JCIT Policy 1

December 15, 1998

1. Purpose. The purpose of this document is to establish a common understanding of the measures that will be considered by the Joint Committee on Information Technology (JCIT) when evaluating proposed projects. Most projects target an agency program's business processes or a technical program's set of information technology assets that provide general computing or communications services. This document is generalized to address all types of government services and technology asset programs. Thus, there may be program specific business issues or technology specific issues that the presenting agency should identify.

2. Evolution of Projects. Projects occur because a new government service is needed or because a government service should be improved, requires change, or must be made more cost effective. In each of these cases, a business area analysis must be done to identify what business service and financial objectives are required and a business process and set of resources must be designed to achieve these objectives. The result is a set of management documents that include the business processes and automation blueprints and a financial plan. Based upon this work and a business case for the required investment, a senior executive sponsor may accept responsibility for the project. At this point an information technology project may be proposed and considered in the budget process. 

3. Information Technology Related Project Proposals. Whenever an agency proposes an information technology project or makes amendments or revisions to a previously submitted project, the agency shall submit a project budget estimate to the Chief Information Technology Officer for that branch of government. This process and the core information requirements are outlined in statute. Not later than July 1 of each year, the Chief Information Technology Officers (CITOs) for the three branches of government will submit the proposed project estimates and revisions to previously submitted projects to the Legislative Research Department and the Budget Division. Specific submission requirements are included in the budget instructions published by the Budget Division. The legislative CITO will review these project budget estimates and plans and make recommendations to the Joint Committee on the merit thereof and appropriations therefor. Project presentations should include the submitted information with amplifying information as outlined herein.

4. Who, What, When, Why, and the Financial Plan (Project Request Explanation - DA 518). The information presented on the DA 518 should identify the project, describe the functionality to be delivered to the business process, state how it will be delivered and to whom it will be delivered and from a business perspective, explain the business objectives that will be achieved). The presentation should show how the outcomes directly support the agency's business plan and how the automated systems are included in the agency's 3Year Information Technology Plan. The DA-5 18 also provides the estimated project cost, major project phases and costs and sources of funding by fiscal year. Amplifying information should include the identity of the project sponsor, identity of the stakeholders and how they will participate in project direction, and the identity of the project manager and his or her qualifications. Amplifying information should describe what contracts are anticipated for what services and products and how those contracts will be developed. If partnerships with public or private organizations are anticipated, the nature of the partnership (sharing of risks, costs, and benefits) should be addressed. 

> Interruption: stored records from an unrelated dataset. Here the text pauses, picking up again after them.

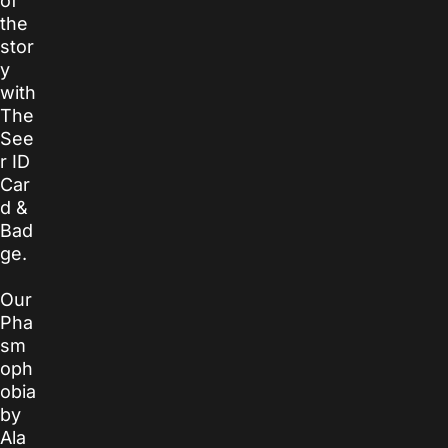
of
the
stor
y
with
The
See
r ID
Car
d &
Bad
ge.
Our
Pha
sm
oph
obia
by
Ala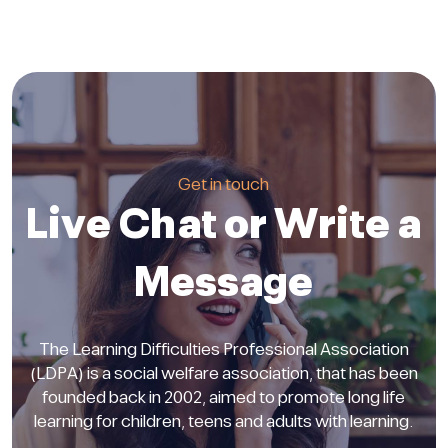
Get in touch
Live Chat or Write a
Message
The Learning Difficulties Professional Association
(LDPA) is a social welfare association, that has been
founded back in 2002, aimed to promote long life
learning for children, teens and adults with learning.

5. Business Case and Risk Analysis (Cost Benefit Statement - DA 519). This document presents the business case in narrative and quantitative terms. Amplifying information should include how costs and benefits were determined, the project risk analysis and how the risks were accounted for in project cost estimates and benefit calculations. Amplifying information should also address any applicable new or existing federal or state legislation or legislative changes necessary to support the project. 

6. Project Plan and Milestone Chart. The budget instructions require a milestone chart showing the summary level milestones for the project. The budget instructions also require the submission of planned expenditures by object code on a DA Form 506. Amplifying information should relate these documents describing the project plan (phases and content), milestones, deliverables and description of near term key expenditures for the current and budget fiscal years as shown on the DA Form 506. 

7. Architectural Statement. This provides the technology-related information including types of technology to be employed and applicable standards that apply. If new technology or software development is involved, amplifying information about other organizations that have employed the new technology or accomplished similar software development should be provided. 

8. Presentations. The project sponsor should introduce the project including the business case and strategic value to the agency or the State. The length of a project presentation will vary depending on the complexity of the project, legislation or public issues involved, and the public entities, businesses or government jurisdictions involved. However, concise presentation should be the objective.  Written information should be made available to Legislative Research for mailing to the Committee members 10 days in advance of the meeting.